Las haciendas de México son el destino ideal para el viajero que busca algo más que un hotel de lujo. Historia y cultura se hermanan con el lujo y la excelencia en el servicio para ofrecerte una experiencia integral y exclusiva. Estas construcciones majestuosas, reflejo del lujo y el buen gusto de otros siglos, se han preservado para ser ahora en sitios de relajación y deleite. Casi todos los estados del centro y sur de México te ofrecen un gran número de haciendas para visitar y hospedarte en ellas; cada una te propone un estilo distinto, un viaje en el tiempo del que no querrás regresar.

Construidas entre los siglos XVI y XIX, las haciendas fueron núcleos de producción que mantenían la economía del México colonial y después del país independiente. Ahí se procesaban los minerales extraídos de las minas. También se criaba ganado y se producía azúcar, pulque, tequila, café, vinos, cereales y hasta cacao. Las haciendas estaban rodeadas de grandes extensiones de terreno regidas por la “casa grande”, residencia y oficina del propietario. Su excelente arquitectura y decoración interior replicaban las tendencias de cada época, aunque con adaptaciones locales que les dieron un estilo único según la región del país.

Con el tiempo, algunas haciendas fueron abandonadas y hoy sólo quedan algunos de sus muros en pie; otras más se mantienen produciendo bajo nuevos métodos. Afortunadamente, muchas han recuperado su esplendor y se han convertido en una experiencia única de viaje: la irresistible oportunidad de remontarse en el pasado y disfrutar el lujo que vivieron aquellos magnates de siglos pasados.

Podrás elegir escenarios y experiencias muy variadas: desde los jardines boscosos que rodean las haciendas mineras de San Miguel y Santa María Regla en Hidalgo, pasando por las haciendas ganaderas de Tlaxcala y su nostálgica sobriedad, las henequeneras de Campeche y Yucatán, inmersas en el misterio de la selva y del mundo maya, o las azucareras de Morelos, marcadas por la Revolución Mexicana (1910). Si eres un viajero en busca de experiencias exclusivas que combinan el contacto con la naturaleza, la historia y el lujo, prepárate: las haciendas de México dejarán satisfechas todas tus expectativas.

 

HACIENDAS GANADERAS: UN SECTO DE
TLAXCALA
Entre los estados que han sabido ambientar sus haciendas ganaderas para una experiencia de lujo y relajante tranquilidad destaca Tlaxcala. La deliciosa gastronomía, paseos a caballo, ambiente taurino y el mundo del pulque conforman esta experiencia. La ruta por las haciendas ganaderas y pulqueras te llevará a conocer sitios de sobria belleza, como Hacienda San Pedro Tenexac, monumento histórico de la nación, Hacienda Tecoac, donde se degusta comida regional, y las haciendas pulqueras de Santa Teresa de Ixtafiayuca y de San Bartolomé del Monte, entre otras.

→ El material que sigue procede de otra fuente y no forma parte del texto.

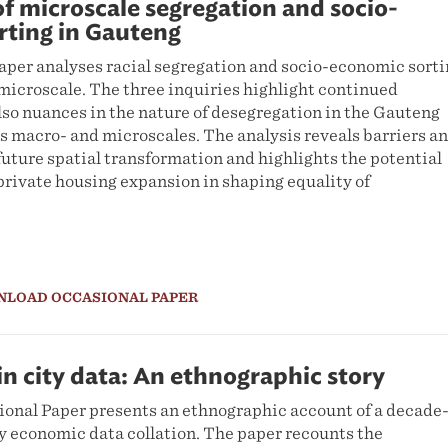
of microscale segregation and socio-
rting in Gauteng
aper analyses racial segregation and socio-economic sort
microscale. The three inquiries highlight continued
lso nuances in the nature of desegregation in the Gauteng
s macro- and microscales. The analysis reveals barriers a
future spatial transformation and highlights the potential
 private housing expansion in shaping equality of
NLOAD OCCASIONAL PAPER
n city data: An ethnographic story
nal Paper presents an ethnographic account of a decade
ty economic data collation. The paper recounts the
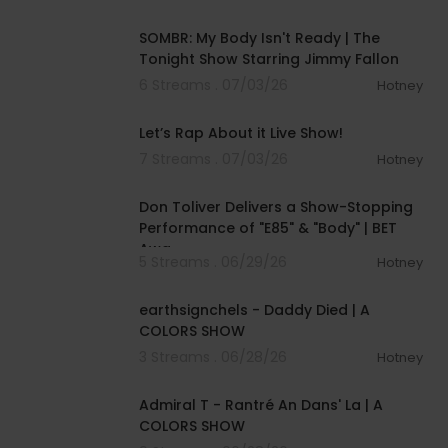
00:04:20
SOMBR: My Body Isn't Ready | The
Tonight Show Starring Jimmy Fallon
6 Streams . 07/03/26
Hotney
01:57:00
Let’s Rap About it Live Show!
7 Streams . 07/03/26
Hotney
00:03:28
Don Toliver Delivers a Show-Stopping
Performance of "E85" & "Body" | BET
Awa
5 Streams . 06/29/26
Hotney
00:03:48
earthsignchels - Daddy Died | A
COLORS SHOW
3 Streams . 06/28/26
Hotney
00:02:49
Admiral T - Rantré An Dans' La | A
COLORS SHOW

Una de las favoritas por los viajeros para hospedarse es Hacienda La Laguna. De vocación ganadera, ha adaptado en su “casa grande” cinco habitaciones con exclusivos acabados coloniales. Saborea en su restaurante delicias mexicanas en un ambiente alegre y muy mexicano y anímate a dar un paseo a caballo para disfrutar del aire fresco de Tlaxcala. Al anochecer déjate arrullar por el sonido de los grillos y mugido de los toros en la lejanía.

 

HACIENDA MINERAS: ORO, PLATA Y TURISMO
La historia de las haciendas de beneficio en el México colonial es apasionante. En sus instalaciones las rocas extraídas de las minas eran procesadas para obtener oro, plata y otros valiosos minerales. Estas construcciones surgieron en estados como Guanajuato, Hidalgo, Zacatecas, Durango y Jalisco. Casi todas ellas sufrieron el abandono, aunque aún pueden apreciarse sus vestigios para darse una idea de su belleza.
Por ejemplo, en Mineral de Pozos, Guanajuato, se encuentran los restos de cinco haciendas de beneficio. Puedes recorrerlas acompañado de un guía. Otros vestigios de gran belleza son los de la ex hacienda de san Juan Bautista, localizada a sólo 20 minutos de Taxco de Alarcón, en Guerrero. En Jalisco puedes visitar San Sebastián del Oeste, donde podrás visitar algunas haciendas mineras que datan del siglo XIX:
Pero si tu intención es hospedarte, la opción más recomendable son las haciendas de Santa María Regla y San Miguel Regla, en el Pueblo Mágico de Huasca, en Hidalgo.